Harold Sifton harry.sifton at sympatico.ca
Tue Apr 18 17:16:52 PDT 2006


I find Bennett's comments disappointing.

HS


Bennett: Pulitzer Winners Risen, Lichtblau, Priest 'Worthy of Jail' 

By E&P Staff 

Published: April 18, 2006 3:15 PM ET 

NEW YORK On his national radio program today, William Bennett, the former Reagan and George H.W. Bush administration official and now a CNN commentator, said that three reporters who won Pulitzer Prizes yesterday were not "worthy of an award" but rather "worthy of jail."

He identified them as Dana Priest of The Washington Post, who wrote about the CIA's "secret prisons" in Europe, and James Risen and Eric Lichtblau of The New York Times, who exposed the National Security Agency's domestic (a.k.a. terrorist) spy program. 

Scott Johnson of the popular Powerline blog also weighed in today, under the heading "The Pulitzer Prize for Treason," declaring "Today's Pulitzer Prize award to the Times brings a new shame to the Pulitzer Prize committee."
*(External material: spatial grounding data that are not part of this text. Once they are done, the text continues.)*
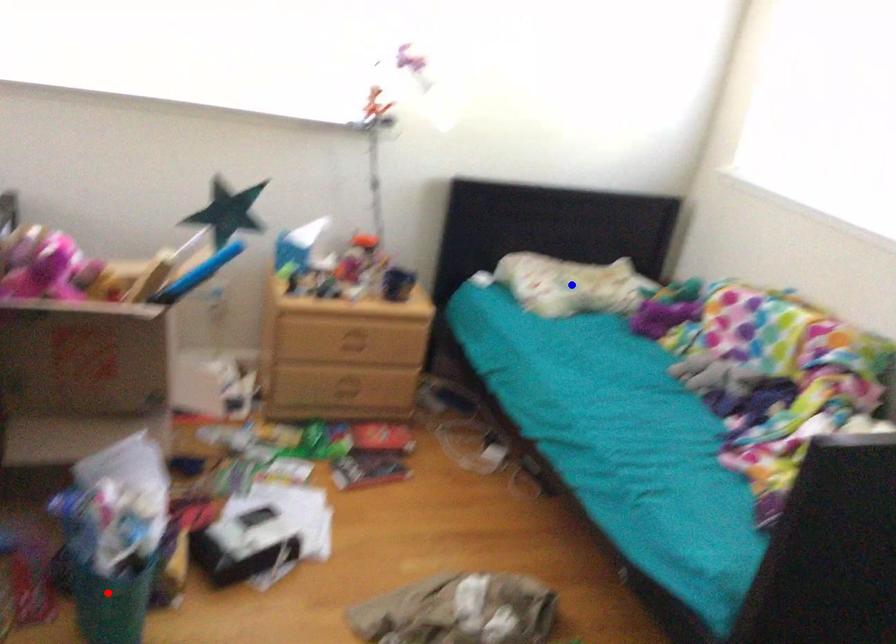 Question: In the image, two points are highlighted. Which point is nearer to the camera? Reply with the corresponding letter.

Choices:
 (A) blue point
 (B) red point

Answer: (B) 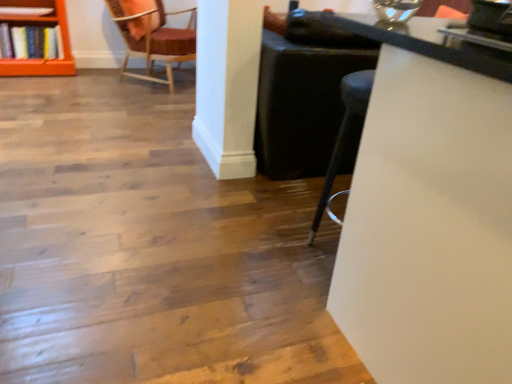 Identify the location of vacant area that is in front of orange wood shelf at upper left. Image resolution: width=512 pixels, height=384 pixels. (28, 89). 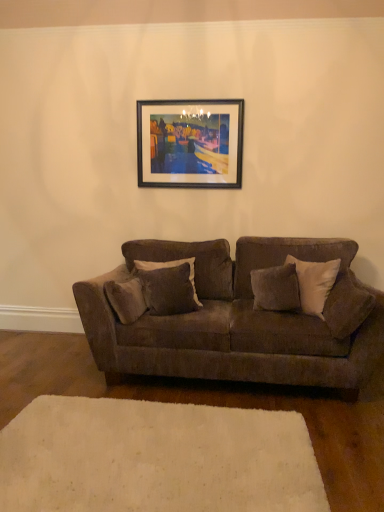 Question: Considering the relative positions of velvet gray pillow at center, the first pillow positioned from the left, and velvety brown pillow at center, the 2th pillow from the left, in the image provided, is velvet gray pillow at center, the first pillow positioned from the left, to the right of velvety brown pillow at center, the 2th pillow from the left, from the viewer's perspective?

Choices:
 (A) yes
 (B) no

Answer: (B)

Question: Is velvet gray pillow at center, the first pillow positioned from the left, bigger than velvety brown pillow at center, the 2th pillow from the left?

Choices:
 (A) no
 (B) yes

Answer: (B)

Question: Is the depth of velvet gray pillow at center, the first pillow positioned from the left, less than that of velvety brown pillow at center, the 2th pillow from the left?

Choices:
 (A) yes
 (B) no

Answer: (B)

Question: Is the surface of velvet gray pillow at center, the first pillow positioned from the left, in direct contact with velvety brown pillow at center, the 2th pillow when ordered from right to left?

Choices:
 (A) no
 (B) yes

Answer: (A)

Question: Are velvet gray pillow at center, which is the third pillow from right to left, and velvety brown pillow at center, the 2th pillow when ordered from right to left, far apart?

Choices:
 (A) no
 (B) yes

Answer: (A)

Question: In the image, is velvet brown couch at center on the left side or the right side of white soft rug at lower center?

Choices:
 (A) left
 (B) right

Answer: (B)

Question: In the image, is velvet brown couch at center positioned in front of or behind white soft rug at lower center?

Choices:
 (A) front
 (B) behind

Answer: (B)

Question: In terms of size, does velvet brown couch at center appear bigger or smaller than white soft rug at lower center?

Choices:
 (A) small
 (B) big

Answer: (B)

Question: Considering the positions of point (92, 289) and point (61, 424), is point (92, 289) closer or farther from the camera than point (61, 424)?

Choices:
 (A) closer
 (B) farther

Answer: (B)

Question: In terms of height, does soft gray fabric pillow at right, the 3th pillow in the left-to-right sequence, look taller or shorter compared to velvet brown couch at center?

Choices:
 (A) tall
 (B) short

Answer: (B)

Question: Relative to velvet brown couch at center, is soft gray fabric pillow at right, which is the first pillow in right-to-left order, in front or behind?

Choices:
 (A) behind
 (B) front

Answer: (B)

Question: From the image's perspective, is soft gray fabric pillow at right, which is the first pillow in right-to-left order, located above or below velvet brown couch at center?

Choices:
 (A) below
 (B) above

Answer: (B)

Question: Does point tap(337, 324) appear closer or farther from the camera than point tap(175, 374)?

Choices:
 (A) closer
 (B) farther

Answer: (A)

Question: Is soft gray fabric pillow at right, which is the first pillow in right-to-left order, inside the boundaries of velvet gray pillow at center, the first pillow positioned from the left, or outside?

Choices:
 (A) inside
 (B) outside

Answer: (B)

Question: Is soft gray fabric pillow at right, the 3th pillow in the left-to-right sequence, wider or thinner than velvet gray pillow at center, the first pillow positioned from the left?

Choices:
 (A) thin
 (B) wide

Answer: (B)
According to an E&P transcript of the audio of his radio program, Bill Bennett said that the reporters "took classified information, secret information, published it in their newspapers, against the wishes of the president, against the request of the president and others, that they not release it. They not only released it, they publicized it -- they put it on the front page, and it damaged us, it hurt us.

"How do we know it damaged us? Well, it revealed the existence of the surveillance program, so people are going to stop making calls. Since they are now aware of this, they're going to adjust their behavior . . . .on the secret sites, the CIA sites, we embarrassed our allies....So it hurt us there.

"As a result are they punished, are they in shame, are they embarrassed, are they arrested? No, they win Pulitzer prizes - they win Pulitzer prizes. I don't think what they did was worthy of an award - I think what they did is worthy of jail, and I think this investigation needs to go forward. "

He urged his listeners to write the top editors of the two papers and said their addresses were posted on his Web site.

Bennett said he was not opposed to Pulitzer prizes "to liberals" or even those at The New York Times. He hailed the Pulitzer for the Times' Nicholas Kristof. "But these people who reveal our secrets, who hurt our war effort, who hurt the effortsof our CIA, who hurt efforts of the president's people--they shouldn't be given prizes and awards for this, they should be looked into--the Espionage Act, the investigation of these leaks," he advised. 

"I'm telling you, I'm hot. I want you to write Bill Keller, I want you to write Len Downie. You can read Howard Kurtz at The Washington Post and decide if you want to write him." 

Kurtz wrote today: "Strikingly, the Pulitzer board honored two reports -- on the secret prisons and domestic surveillance -- that President Bush personally urged the editors not to publish."

Meanwhile, Stephen Spruiell, who writes the Media Blog at National Review Online, commented that "the major journalism awards this year went to reporting based on anonymous sources who sought to damage the Bush administration or to commentary that shared the same goal. Sadly, the Pulitzers were no exception."